Archive for agosto, 2015

Relâmpago

No primeiro contato me atacou –
tinha sede e fome do que é selvagem –
me mordeu. Dilacerou minha falsa paz
e desatinou velhos dilemas, alguns ideais
e o que restou tanto faz.

[inacabado]

Diversas garotas, sentimentos
e momentos.
Diversos olhares me encontram nas ruas,
me entregam cartas
e minha mente desnuda
no silêncio que ecoa nas madrugadas.

Todos os homens parecem tão iguais.

Todas as horas são extremas
Tudo é passageiro – qualquer dilema.

O pretérito imperfeito é tedioso.

Instintivo

Teus olhos
Tua boca
Teu cabelo
E teu cheiro
Não cabem nos poemas, nas palavras.
Nem no meu exagero.

A voz
Os gestos
Os desejos.

Eu já sabia do perigo.
Mesmo assim repousei a testa na arma,
Pedi para que puxasse o gatilho.

“Crack”. “Pow”.

Restou só o coração
e seus impulsos desprovidos de recepção.

A percepção:
Descanso em teu sorriso
quando me beija e empurra – como quem nega algo só pra provocar.
Você se diverte.
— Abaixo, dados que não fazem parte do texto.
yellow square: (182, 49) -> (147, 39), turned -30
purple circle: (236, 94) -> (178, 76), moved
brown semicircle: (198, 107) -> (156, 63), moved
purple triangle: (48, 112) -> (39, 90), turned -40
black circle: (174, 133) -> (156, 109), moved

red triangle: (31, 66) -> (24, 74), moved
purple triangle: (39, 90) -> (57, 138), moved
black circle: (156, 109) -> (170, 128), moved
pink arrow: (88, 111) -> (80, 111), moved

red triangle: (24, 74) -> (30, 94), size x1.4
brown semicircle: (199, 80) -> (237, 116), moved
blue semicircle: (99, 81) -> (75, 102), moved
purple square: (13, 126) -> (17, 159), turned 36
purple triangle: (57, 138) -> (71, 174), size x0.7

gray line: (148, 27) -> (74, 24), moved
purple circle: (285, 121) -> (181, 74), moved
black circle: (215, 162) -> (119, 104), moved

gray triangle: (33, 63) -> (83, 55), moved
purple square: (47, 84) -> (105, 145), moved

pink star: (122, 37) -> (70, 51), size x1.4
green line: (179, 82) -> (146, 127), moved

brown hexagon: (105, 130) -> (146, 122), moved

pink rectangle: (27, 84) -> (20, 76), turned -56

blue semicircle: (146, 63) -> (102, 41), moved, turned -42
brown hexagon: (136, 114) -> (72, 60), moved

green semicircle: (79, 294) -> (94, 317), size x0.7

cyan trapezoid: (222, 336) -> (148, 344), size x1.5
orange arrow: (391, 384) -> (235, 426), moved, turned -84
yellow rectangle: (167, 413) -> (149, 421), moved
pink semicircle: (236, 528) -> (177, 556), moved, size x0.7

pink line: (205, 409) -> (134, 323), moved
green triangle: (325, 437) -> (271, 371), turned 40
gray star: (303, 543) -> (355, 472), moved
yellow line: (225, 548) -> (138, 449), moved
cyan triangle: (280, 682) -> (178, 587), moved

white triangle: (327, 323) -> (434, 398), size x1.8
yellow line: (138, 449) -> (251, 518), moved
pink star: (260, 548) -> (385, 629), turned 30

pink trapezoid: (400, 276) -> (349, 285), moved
Eu quase perco o ar.

Selvagem. Instintivo. Livre.

Verdadeiramente vivo.

“A poesia não está nos versos, por vezes ela está no coração. E é tamanha. A ponto de não caber nas palavras.”

Jorge Amado

Meu mal

Vício voraz
Teu beijo
Que roubou minha paz,
Despertou desejo.

Lampejo, fogo
Labaredas queimam na escuridão – Uso o calor pra acender mais um cigarro.

Vinho, uísque…
Tanto faz.

O abismo é escuro e inexplorado,
O perigo é nato. Sedutor.

A aventura chama,
Só quero me perder.

Ardil. Fugaz.
O veneno nas entranhas
Pode sufocar.

A real liberdade
Está em ser selvagem.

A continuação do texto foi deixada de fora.